The opportunities are there, Bailey said. Among commercial real estate properties sized 10,000 square feet or larger, 70% of them have available roof space for solar panels.

“We really are at the earliest stages of this,” Bailey said, she noted that growth CRE sectors like warehouses and manufacturing facilities need the financing solutions to install solar units. “It is a smart business decision for them.”

Shor, of Shor Power, highlighted some cautionary lessons, particularly unforeseen risks that stall projects, such as the potential extension of World Trade Organization tariffs on solar hardware, issues driven by the tax calendar that potentially impeded progress on solar projects, and supply chain quagmires.

Panelists also noted aspects of the industry that were loathsome to them, such as the necessity of the public sector’s involvement.

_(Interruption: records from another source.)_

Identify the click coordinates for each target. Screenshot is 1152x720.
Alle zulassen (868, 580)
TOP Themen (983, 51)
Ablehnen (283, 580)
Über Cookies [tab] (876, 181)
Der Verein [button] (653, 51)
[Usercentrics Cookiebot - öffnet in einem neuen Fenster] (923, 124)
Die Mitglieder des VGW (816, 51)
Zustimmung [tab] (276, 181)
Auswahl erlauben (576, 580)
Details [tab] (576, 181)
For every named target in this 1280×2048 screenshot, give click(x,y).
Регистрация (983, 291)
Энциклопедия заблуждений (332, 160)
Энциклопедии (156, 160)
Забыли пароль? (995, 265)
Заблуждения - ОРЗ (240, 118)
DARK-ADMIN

Indeed, President Joe Biden’s key domestic policy legislation, Build Back Better, continues to hit snags in Senate negotiations.

Weiss noted that Distributed Sun recently worked with two communities in upstate New York that were virtually identical in their characteristics — except the way the approached working within the confines of pandemic responses. A project in one town was delayed by about four months because town officials moved conventionally and slowly the project, while another was delayed by just a week because they shifted town business to supporting services like Zoom.